YOUR OBJECTIVE ▸ Look below for the line containing "ork properly."; write out that line and each one after it to the end, exactly, and nothing else.

[DATASET]

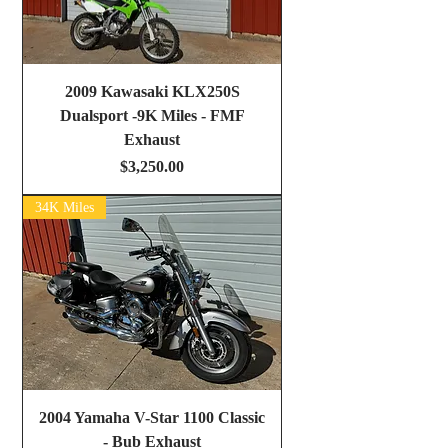
2009 Kawasaki KLX250S
Dualsport -9K Miles - FMF
Exhaust
Price
$3,250.00
34K Miles
2004 Yamaha V-Star 1100 Classic
- Bub Exhaust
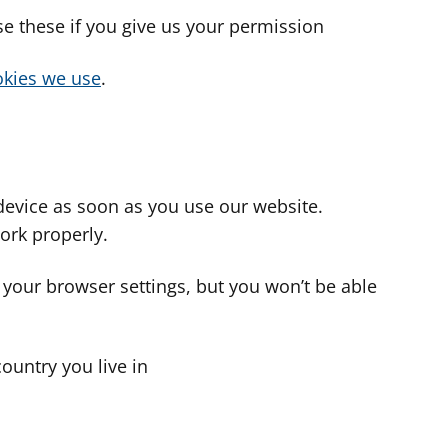
use these if you give us your permission
cookies we use
.
device as soon as you use our website.
ork properly.
 your browser settings, but you won’t be able
country you live in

[/DATASET]

RESPONSE AREA ▸
ork properly.
 your browser settings, but you won’t be able
country you live in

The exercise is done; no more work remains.